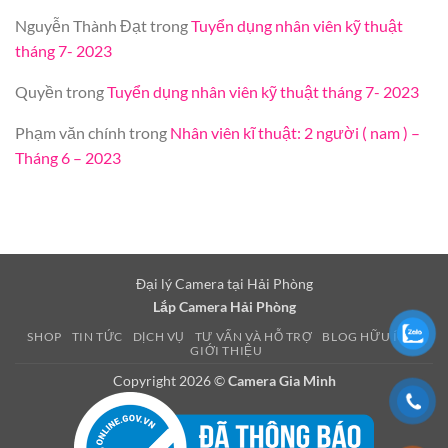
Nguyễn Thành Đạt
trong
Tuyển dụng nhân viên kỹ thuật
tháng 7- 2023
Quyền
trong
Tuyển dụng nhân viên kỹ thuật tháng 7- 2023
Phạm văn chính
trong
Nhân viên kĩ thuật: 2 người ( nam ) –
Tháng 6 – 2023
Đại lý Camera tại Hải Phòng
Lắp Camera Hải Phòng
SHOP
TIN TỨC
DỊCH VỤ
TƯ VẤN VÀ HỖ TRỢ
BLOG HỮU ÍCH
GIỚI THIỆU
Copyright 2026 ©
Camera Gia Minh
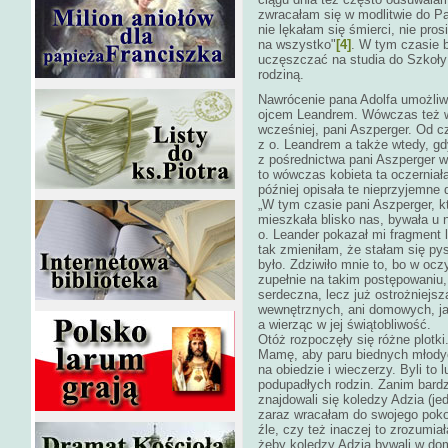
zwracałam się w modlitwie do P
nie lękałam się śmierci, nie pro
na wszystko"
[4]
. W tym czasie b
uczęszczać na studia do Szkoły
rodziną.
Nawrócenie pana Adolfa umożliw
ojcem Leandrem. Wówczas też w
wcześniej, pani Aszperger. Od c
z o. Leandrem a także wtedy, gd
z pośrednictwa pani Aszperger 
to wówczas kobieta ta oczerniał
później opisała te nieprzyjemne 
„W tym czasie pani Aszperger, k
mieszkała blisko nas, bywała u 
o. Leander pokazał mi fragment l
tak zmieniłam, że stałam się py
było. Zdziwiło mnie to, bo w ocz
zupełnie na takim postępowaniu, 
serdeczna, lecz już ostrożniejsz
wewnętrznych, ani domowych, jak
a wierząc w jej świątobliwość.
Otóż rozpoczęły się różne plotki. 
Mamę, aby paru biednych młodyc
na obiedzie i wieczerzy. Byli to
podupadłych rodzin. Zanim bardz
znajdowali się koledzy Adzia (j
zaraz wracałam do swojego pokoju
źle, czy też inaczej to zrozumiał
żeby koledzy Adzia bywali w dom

=======

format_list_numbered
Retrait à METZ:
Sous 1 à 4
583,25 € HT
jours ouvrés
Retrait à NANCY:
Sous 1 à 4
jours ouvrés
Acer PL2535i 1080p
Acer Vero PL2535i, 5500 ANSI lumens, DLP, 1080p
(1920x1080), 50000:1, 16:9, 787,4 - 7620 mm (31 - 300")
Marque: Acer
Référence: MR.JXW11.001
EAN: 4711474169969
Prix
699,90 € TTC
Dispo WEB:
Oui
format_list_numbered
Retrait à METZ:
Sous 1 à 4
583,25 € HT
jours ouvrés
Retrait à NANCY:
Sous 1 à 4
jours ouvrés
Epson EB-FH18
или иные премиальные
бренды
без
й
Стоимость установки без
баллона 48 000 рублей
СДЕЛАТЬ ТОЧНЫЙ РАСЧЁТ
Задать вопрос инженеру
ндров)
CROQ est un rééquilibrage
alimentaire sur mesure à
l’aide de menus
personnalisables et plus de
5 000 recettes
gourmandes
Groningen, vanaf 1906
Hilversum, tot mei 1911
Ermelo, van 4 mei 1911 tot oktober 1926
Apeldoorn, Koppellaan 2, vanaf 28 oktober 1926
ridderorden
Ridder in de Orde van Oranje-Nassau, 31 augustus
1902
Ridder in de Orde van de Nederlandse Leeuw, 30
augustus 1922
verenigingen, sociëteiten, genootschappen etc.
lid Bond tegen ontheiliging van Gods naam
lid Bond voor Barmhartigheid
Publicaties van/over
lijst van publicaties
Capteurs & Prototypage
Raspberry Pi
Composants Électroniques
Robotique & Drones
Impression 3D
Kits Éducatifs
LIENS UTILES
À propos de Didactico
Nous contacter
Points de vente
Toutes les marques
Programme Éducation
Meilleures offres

=======

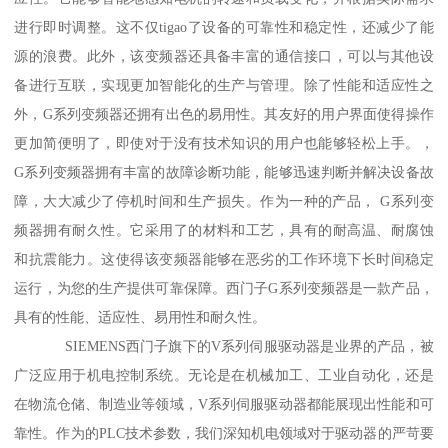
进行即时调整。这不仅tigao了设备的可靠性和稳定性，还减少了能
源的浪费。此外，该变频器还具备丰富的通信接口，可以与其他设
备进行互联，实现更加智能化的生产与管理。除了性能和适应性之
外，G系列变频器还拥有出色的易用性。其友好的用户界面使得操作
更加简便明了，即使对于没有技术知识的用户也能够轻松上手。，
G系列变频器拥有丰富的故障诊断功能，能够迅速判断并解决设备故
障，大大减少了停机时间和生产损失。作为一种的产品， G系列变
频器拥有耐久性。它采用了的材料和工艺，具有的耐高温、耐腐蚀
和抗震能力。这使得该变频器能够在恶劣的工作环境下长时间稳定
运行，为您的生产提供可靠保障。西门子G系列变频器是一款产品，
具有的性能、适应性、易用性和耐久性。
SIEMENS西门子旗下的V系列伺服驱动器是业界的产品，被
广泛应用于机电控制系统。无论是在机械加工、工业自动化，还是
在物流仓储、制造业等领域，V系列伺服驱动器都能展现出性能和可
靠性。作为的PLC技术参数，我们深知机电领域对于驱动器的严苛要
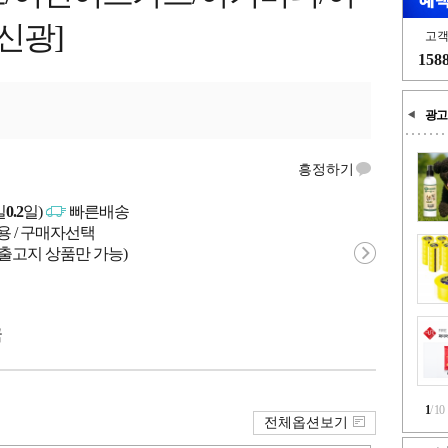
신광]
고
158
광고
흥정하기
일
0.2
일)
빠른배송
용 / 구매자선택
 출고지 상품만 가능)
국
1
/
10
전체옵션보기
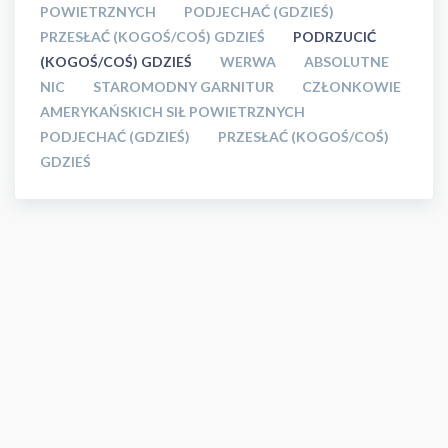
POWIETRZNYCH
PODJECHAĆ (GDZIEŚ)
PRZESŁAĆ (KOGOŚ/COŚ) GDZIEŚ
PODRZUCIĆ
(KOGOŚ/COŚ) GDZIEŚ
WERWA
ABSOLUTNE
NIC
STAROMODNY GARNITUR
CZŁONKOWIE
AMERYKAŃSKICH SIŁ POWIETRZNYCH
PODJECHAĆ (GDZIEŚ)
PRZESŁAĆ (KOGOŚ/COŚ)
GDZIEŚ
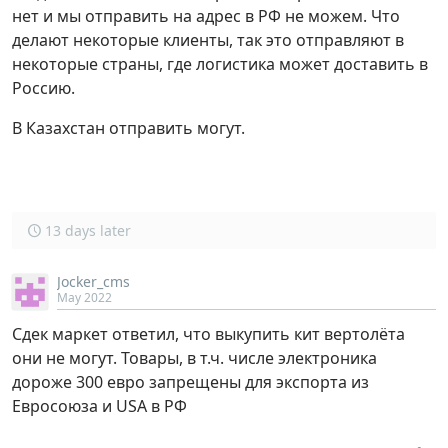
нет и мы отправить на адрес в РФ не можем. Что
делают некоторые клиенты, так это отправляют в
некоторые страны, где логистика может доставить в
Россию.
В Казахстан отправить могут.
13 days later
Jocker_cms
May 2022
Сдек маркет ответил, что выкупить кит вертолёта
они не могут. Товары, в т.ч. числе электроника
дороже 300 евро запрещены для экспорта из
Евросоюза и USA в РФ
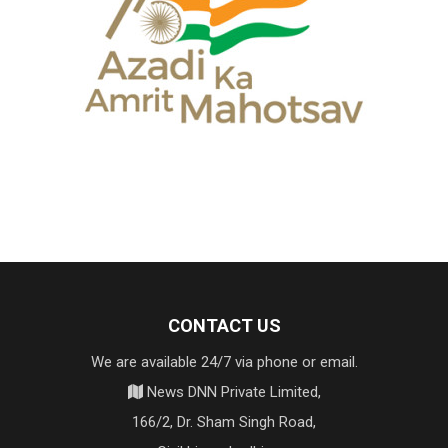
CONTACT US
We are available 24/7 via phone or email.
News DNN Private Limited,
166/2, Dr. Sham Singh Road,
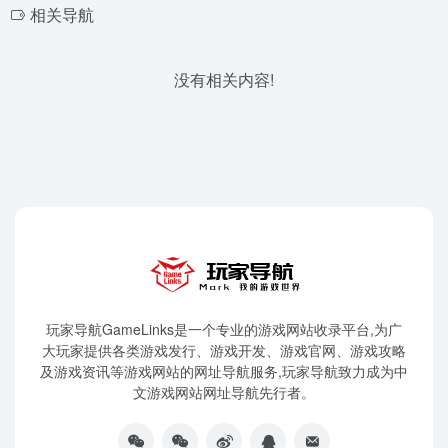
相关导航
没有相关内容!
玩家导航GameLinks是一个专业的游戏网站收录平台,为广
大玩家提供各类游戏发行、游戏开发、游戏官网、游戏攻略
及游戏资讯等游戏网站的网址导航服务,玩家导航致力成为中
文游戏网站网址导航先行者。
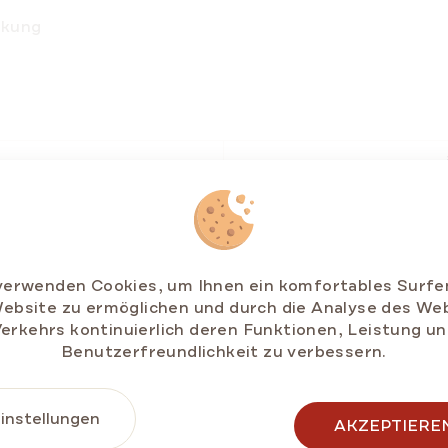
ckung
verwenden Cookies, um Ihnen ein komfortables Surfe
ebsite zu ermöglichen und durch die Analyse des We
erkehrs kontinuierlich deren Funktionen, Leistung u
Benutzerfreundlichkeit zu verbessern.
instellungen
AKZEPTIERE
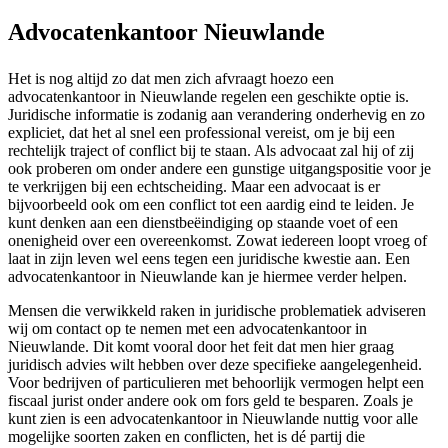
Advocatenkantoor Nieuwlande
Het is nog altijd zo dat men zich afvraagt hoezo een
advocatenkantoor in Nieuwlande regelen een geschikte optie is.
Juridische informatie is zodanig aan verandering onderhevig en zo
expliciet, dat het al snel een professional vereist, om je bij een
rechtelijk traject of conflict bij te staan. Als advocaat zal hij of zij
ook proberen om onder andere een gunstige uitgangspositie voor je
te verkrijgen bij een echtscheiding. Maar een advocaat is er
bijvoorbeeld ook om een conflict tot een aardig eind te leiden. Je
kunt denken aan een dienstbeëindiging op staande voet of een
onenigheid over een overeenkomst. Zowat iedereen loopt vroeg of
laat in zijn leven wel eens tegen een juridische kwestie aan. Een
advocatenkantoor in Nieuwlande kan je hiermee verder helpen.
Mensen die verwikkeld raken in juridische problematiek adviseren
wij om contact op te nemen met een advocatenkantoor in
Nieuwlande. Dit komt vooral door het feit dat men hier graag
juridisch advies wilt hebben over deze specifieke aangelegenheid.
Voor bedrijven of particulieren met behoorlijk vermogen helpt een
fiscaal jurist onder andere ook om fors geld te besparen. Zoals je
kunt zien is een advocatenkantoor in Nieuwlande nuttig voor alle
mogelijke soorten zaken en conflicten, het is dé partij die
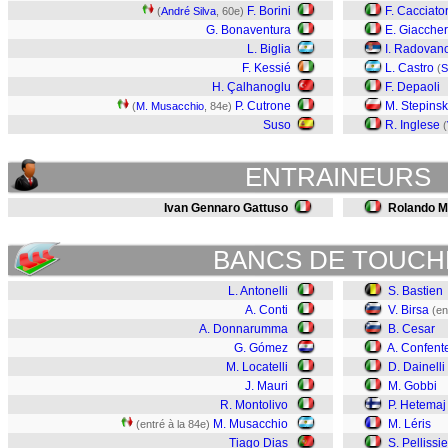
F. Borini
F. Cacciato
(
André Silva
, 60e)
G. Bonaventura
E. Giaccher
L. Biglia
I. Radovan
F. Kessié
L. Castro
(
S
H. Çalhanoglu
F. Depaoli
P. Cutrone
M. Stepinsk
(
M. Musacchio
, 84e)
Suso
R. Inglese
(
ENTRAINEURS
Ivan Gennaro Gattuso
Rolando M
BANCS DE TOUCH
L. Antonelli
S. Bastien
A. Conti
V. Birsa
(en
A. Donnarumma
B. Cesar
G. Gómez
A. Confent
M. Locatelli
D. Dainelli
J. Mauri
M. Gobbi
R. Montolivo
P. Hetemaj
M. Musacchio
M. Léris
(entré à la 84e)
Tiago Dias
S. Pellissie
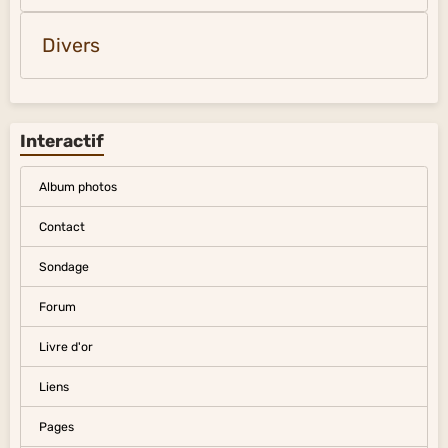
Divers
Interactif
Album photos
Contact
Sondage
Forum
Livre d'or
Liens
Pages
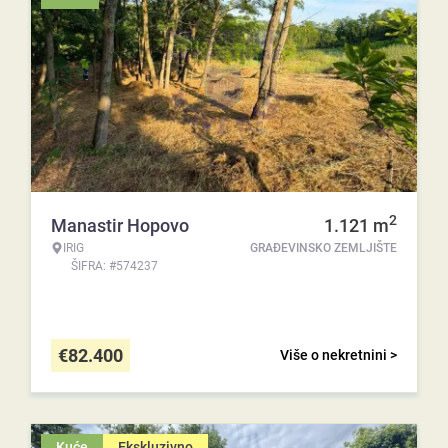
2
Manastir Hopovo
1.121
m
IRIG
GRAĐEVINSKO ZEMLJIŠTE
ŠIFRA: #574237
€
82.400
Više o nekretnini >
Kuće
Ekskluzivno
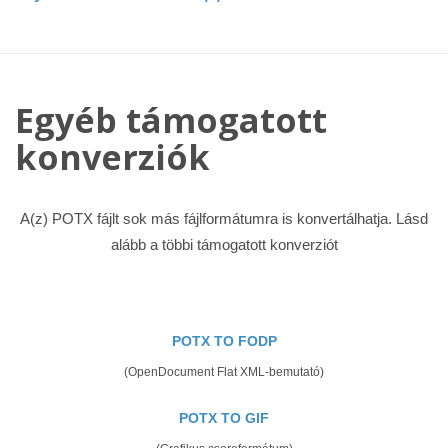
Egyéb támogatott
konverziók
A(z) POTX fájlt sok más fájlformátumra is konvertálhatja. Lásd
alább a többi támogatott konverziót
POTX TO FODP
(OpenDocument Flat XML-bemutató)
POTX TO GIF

=======

**Exercise**
Your answer should be the lines above from the one containing "serdeczna, lecz już ostrożniejsz" through the one containing "podupadłych rodzin. Zanim bardz", copied exactly and with both ends kept.

**Response area**
serdeczna, lecz już ostrożniejsz
wewnętrznych, ani domowych, jak
a wierząc w jej świątobliwość.
Otóż rozpoczęły się różne plotki. 
Mamę, aby paru biednych młodyc
na obiedzie i wieczerzy. Byli to
podupadłych rodzin. Zanim bardz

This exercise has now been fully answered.